Starting at the first entry below, repeat all the data word for word and drop the pictures.

*** DATA FOR THE TASK Section Begins ***

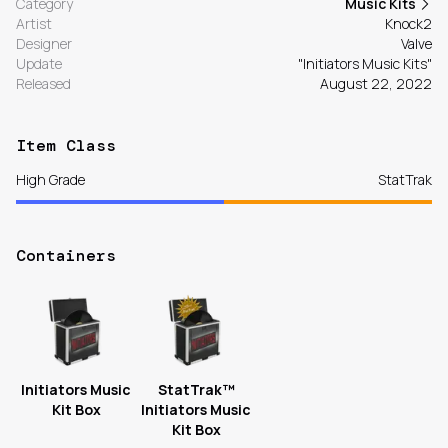
Category
Music Kits
Artist
Knock2
Designer
Valve
Update
"Initiators Music Kits"
Released
August 22, 2022
Item Class
High Grade
StatTrak
Containers
Initiators Music
StatTrak™
Kit Box
Initiators Music
Kit Box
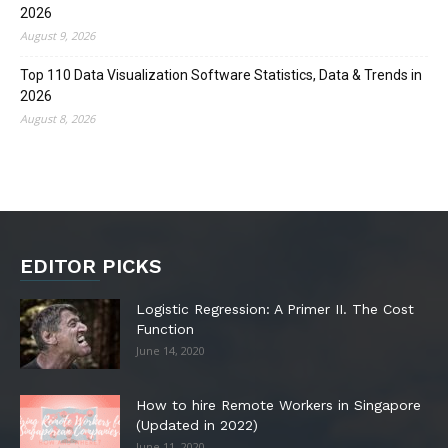
2026
August 9, 2026
Top 110 Data Visualization Software Statistics, Data & Trends in
2026
August 8, 2026
EDITOR PICKS
Logistic Regression: A Primer II. The Cost
Function
June 14, 2020
How to hire Remote Workers in Singapore
(Updated in 2022)
June 11, 2020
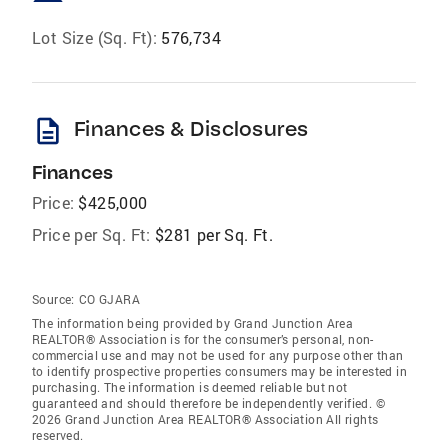
Lot Size (Sq. Ft):
576,734
description
Finances & Disclosures
Finances
Price:
$425,000
Price per Sq. Ft:
$281 per Sq. Ft.
Source:
CO GJARA
The information being provided by Grand Junction Area
REALTOR® Association is for the consumer’s personal, non-
commercial use and may not be used for any purpose other than
to identify prospective properties consumers may be interested in
purchasing. The information is deemed reliable but not
guaranteed and should therefore be independently verified. ©
2026 Grand Junction Area REALTOR® Association All rights
reserved.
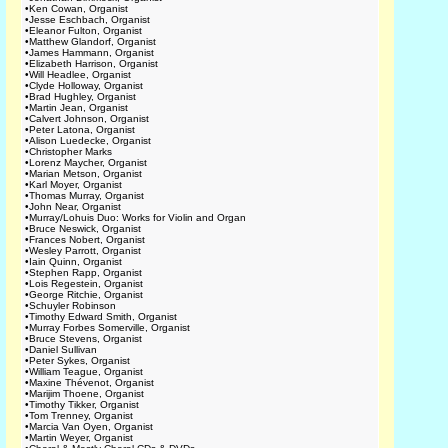
•
Ken Cowan, Organist
•
Jesse Eschbach, Organist
•
Eleanor Fulton, Organist
•
Matthew Glandorf, Organist
•
James Hammann, Organist
•
Elizabeth Harrison, Organist
•
Will Headlee, Organist
•
Clyde Holloway, Organist
•
Brad Hughley, Organist
•
Martin Jean, Organist
•
Calvert Johnson, Organist
•
Peter Latona, Organist
•
Alison Luedecke, Organist
•
Christopher Marks
•
Lorenz Maycher, Organist
•
Marian Metson, Organist
•
Karl Moyer, Organist
•
Thomas Murray, Organist
•
John Near, Organist
•
Murray/Lohuis Duo: Works for Violin and Organ
•
Bruce Neswick, Organist
•
Frances Nobert, Organist
•
Wesley Parrott, Organist
•
Iain Quinn, Organist
•
Stephen Rapp, Organist
•
Lois Regestein, Organist
•
George Ritchie, Organist
•
Schuyler Robinson
•
Timothy Edward Smith, Organist
•
Murray Forbes Somerville, Organist
•
Bruce Stevens, Organist
•
Daniel Sullivan
•
Peter Sykes, Organist
•
William Teague, Organist
•
Maxine Thévenot, Organist
•
Marijim Thoene, Organist
•
Timothy Tikker, Organist
•
Tom Trenney, Organist
•
Marcia Van Oyen, Organist
•
Martin Weyer, Organist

*** DATA FOR THE TASK Section Ends ***

WRITTEN REPLY.
Category
Music Kits
Artist
Knock2
Designer
Valve
Update
"Initiators Music Kits"
Released
August 22, 2022
Item Class
High Grade
StatTrak
Containers
Initiators Music
StatTrak™
Kit Box
Initiators Music
Kit Box
2026
August 9, 2026
Top 110 Data Visualization Software Statistics, Data & Trends in
2026
August 8, 2026
EDITOR PICKS
Logistic Regression: A Primer II. The Cost
Function
June 14, 2020
How to hire Remote Workers in Singapore
(Updated in 2022)
June 11, 2020
Lot Size (Sq. Ft):
576,734
description
Finances & Disclosures
Finances
Price:
$425,000
Price per Sq. Ft:
$281 per Sq. Ft.
Source:
CO GJARA
The information being provided by Grand Junction Area
REALTOR® Association is for the consumer’s personal, non-
commercial use and may not be used for any purpose other than
to identify prospective properties consumers may be interested in
purchasing. The information is deemed reliable but not
guaranteed and should therefore be independently verified. ©
2026 Grand Junction Area REALTOR® Association All rights
reserved.
•
Ken Cowan, Organist
•
Jesse Eschbach, Organist
•
Eleanor Fulton, Organist
•
Matthew Glandorf, Organist
•
James Hammann, Organist
•
Elizabeth Harrison, Organist
•
Will Headlee, Organist
•
Clyde Holloway, Organist
•
Brad Hughley, Organist
•
Martin Jean, Organist
•
Calvert Johnson, Organist
•
Peter Latona, Organist
•
Alison Luedecke, Organist
•
Christopher Marks
•
Lorenz Maycher, Organist
•
Marian Metson, Organist
•
Karl Moyer, Organist
•
Thomas Murray, Organist
•
John Near, Organist
•
Murray/Lohuis Duo: Works for Violin and Organ
•
Bruce Neswick, Organist
•
Frances Nobert, Organist
•
Wesley Parrott, Organist
•
Iain Quinn, Organist
•
Stephen Rapp, Organist
•
Lois Regestein, Organist
•
George Ritchie, Organist
•
Schuyler Robinson
•
Timothy Edward Smith, Organist
•
Murray Forbes Somerville, Organist
•
Bruce Stevens, Organist
•
Daniel Sullivan
•
Peter Sykes, Organist
•
William Teague, Organist
•
Maxine Thévenot, Organist
•
Marijim Thoene, Organist
•
Timothy Tikker, Organist
•
Tom Trenney, Organist
•
Marcia Van Oyen, Organist
•
Martin Weyer, Organist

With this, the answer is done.